Military, Training

Helicopter Safety & Training

By By Keith Cianfrani | April 4, 2011

This month I decided to take a different direction in discussing aviation safety by writing about HAI’s Heli-Expo in March. I was part of the Rotor & Wing editorial team covering the event and spent much of my time at the magazine’s booth talking to pilots, manufacturers, safety officers and other aviation safety enthusiasts. All one has to do is walk around the display areas to see how safety products and consultants are helping the aviation community manage their risks.

I focused most of my attention on the safety workshops and seminars during the convention, attending all of the safety classes and seminars that were held during the four-day event. These included Safety Management, Safety Management System (SMS) and Advanced SMS workshops, as well as Safety Culture for Leaders, Human Factors, SMS Maintenance, SMS for Leaders and the International Helicopter Safety Team (IHST) Trainer Workshop.
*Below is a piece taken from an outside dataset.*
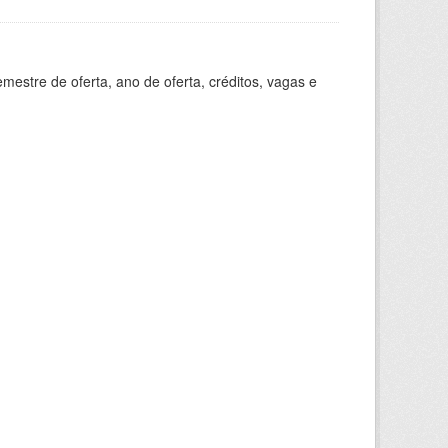
estre de oferta, ano de oferta, créditos, vagas e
The guest speakers were from all areas of the aviation industry.

Many well-known helicopter operators attended, as well as many aviators and safety officers from the military. There were representatives from PHI, Bristow Academy, FlightSafety International, Erickson Air Crane, FAA and several aviation safety consultant business owners like myself.


The overall theme of safety at this event was SMS and a “Just Culture” philosophy of bringing the safety effort into normal management framework in an organization. Once again this focused on risk management.
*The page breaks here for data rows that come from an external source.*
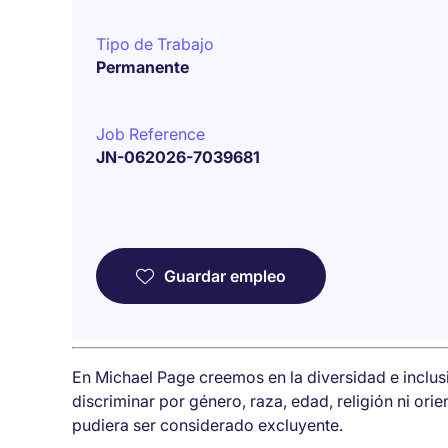
Tipo de Trabajo
Permanente
Job Reference
JN-062026-7039681
Guardar empleo
En Michael Page creemos en la diversidad e inclu
discriminar por género, raza, edad, religión ni ori
pudiera ser considerado excluyente.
The convention began with a safety symposium with guest speaker Mike Hurst, chief pilot of PHI. He spoke about the organization’s safety program, known as, “Just Culture in a Safety Management System.” PHI’s goal is called Destination Zero, which was a review of the entire company to include leadership and the overall “safety philosophy.” PHI practices a just culture that encourages all employees to report safety concerns and violations without repercussions.

In the SMS for Leaders session, we talked about factors that affect safety management, such as leadership, training, standardization and discipline, and how company leadership must “buy into” the safety culture. On the second day, the HAI Safety Team hosted a Town Safety Meeting. This session was very productive, as it gave the audience an opportunity to discuss a variety of safety issues. My main interest was talking about how smaller helicopter operators with limited resources manage a safety program and mitigate risks.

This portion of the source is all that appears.